The client signs a short-lived, single-use assertion (`iss = sub = client_id`, audience the
token endpoint, fresh `jti`) on every token, refresh, and PAR request — `client_secret` is
not required (and not sent). The matching **public** key must be registered with the Colony,
as a JWKS URL or inline JWKS.

## Pushed Authorization Requests (PAR)

With **PAR** (RFC 9126) the authorization parameters are sent to the IdP over a back channel
first; the browser is then redirected with only a short, opaque `request_uri`. Turn it on per
call or for the whole client:

```python
login = client.create_login(use_par=True)            # or ColonyOIDCClient(..., use_par=True)
# login.authorization_url now carries just client_id + request_uri
```

Everything else (the `state`/`nonce`/`code_verifier` you stash, and `complete_login` on the
callback) is unchanged. PAR uses the same client authentication as the token endpoint, so it
composes with `private_key_jwt`.

## DPoP — sender-constrained tokens (RFC 9449)

**DPoP** binds your access + refresh tokens to a key the client holds, so a stolen token is
useless without the matching private key.

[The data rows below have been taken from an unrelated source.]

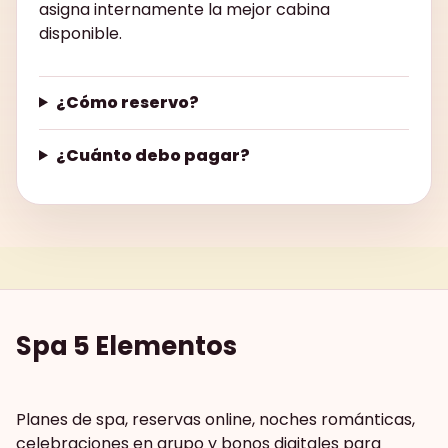
asigna internamente la mejor cabina
disponible.
¿Cómo reservo?
¿Cuánto debo pagar?
Spa 5 Elementos
Planes de spa, reservas online, noches románticas,
celebraciones en grupo y bonos digitales para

Turn it on and the client does the rest:

```python
client = ColonyOIDCClient(
    client_id="colony_...", client_secret="...",
    redirect_uri="https://app.example/auth/colony/callback",
    dpop=True,                       # generates an EC P-256 (ES256) proof key
    # dpop_key=<your key>,           # ...or supply your own (PEM or a cryptography key)
    # dpop_alg="ES256",              # ES/RS/PS 256/384/512
)
```

With DPoP enabled:

- every token + refresh request carries a `DPoP` proof, and the Colony returns the token as
  `token_type: "DPoP"`, bound to your key's thumbprint;
- `fetch_userinfo(access_token)` automatically presents the token with the **`DPoP`** auth
  scheme (not `Bearer`) and a proof carrying `ath` bound to that token;
- the refresh token is bound too — `refresh_token(...)` proves possession of the same key.

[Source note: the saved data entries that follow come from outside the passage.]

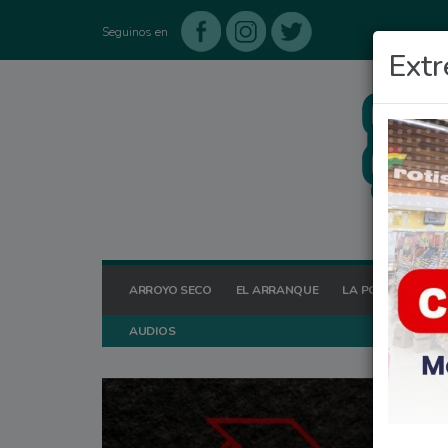
Seguinos en
Extr
ARROYO SECO
EL ARRANQUE
LA POSTA HOY
AUDIOS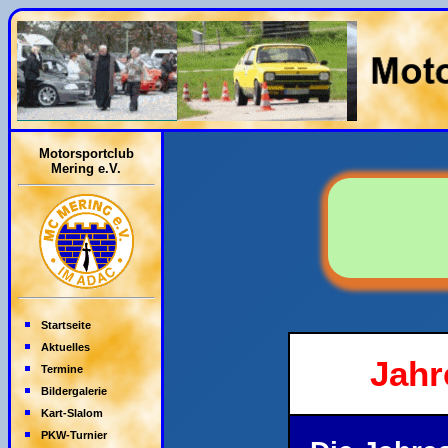
Motorsportclub
Mering e.V.
Startseite
Aktuelles
Jahr
Termine
Bildergalerie
Kart-Slalom
PKW-Turnier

The client holds one proof key for its lifetime; generate a fresh `ColonyOIDCClient` (or pass
a new `dpop_key`) per session if you want per-session keys. DPoP composes with
`private_key_jwt` — the proof and the client assertion travel together.

## Flask

`examples/flask_app.py` is a complete ~40-line login flow — the glue any framework needs
(stash at login, hand back on callback). Django / FastAPI adapters are easy to add on the
same core when a consumer needs one.

## Scopes & claims

| scope | claims it unlocks |
|---|---|
| `openid` | `sub` (always) |
| `profile` | `preferred_username`, `name`, `picture`, `colony_verified_human` |
| `email` | `email`, `email_verified` |
| `colony:karma` | `colony_karma` |
| `colony:memberships` | `colony_memberships` |
| `offline_access` | (no claim) issues a rotating `refresh_token` — see [Refresh tokens](#refresh-tokens) |

## Security notes

- The `sub` is the only stable identifier — key accounts on it.
- `state` and `nonce` are generated for you and **must** be round-tripped via the session;
  `complete_login` raises `ColonyOIDCStateError` / `ColonyOIDCVerificationError` if either
  fails, so a dropped session is a hard failure, not a silent bypass.
- `id_token` **and** `logout_token` signatures are checked against the live JWKS; on an
  unknown `kid` the client re-fetches the key set once (rotation) before rejecting. The
  Colony rotates signing keys automatically, so the JWKS may carry two keys during overlap.
- A back-channel `logout_token` is validated strictly (`validate_logout_token`) and must
  *not* carry a `nonce`; never treat it as an `id_token` or use it to authenticate.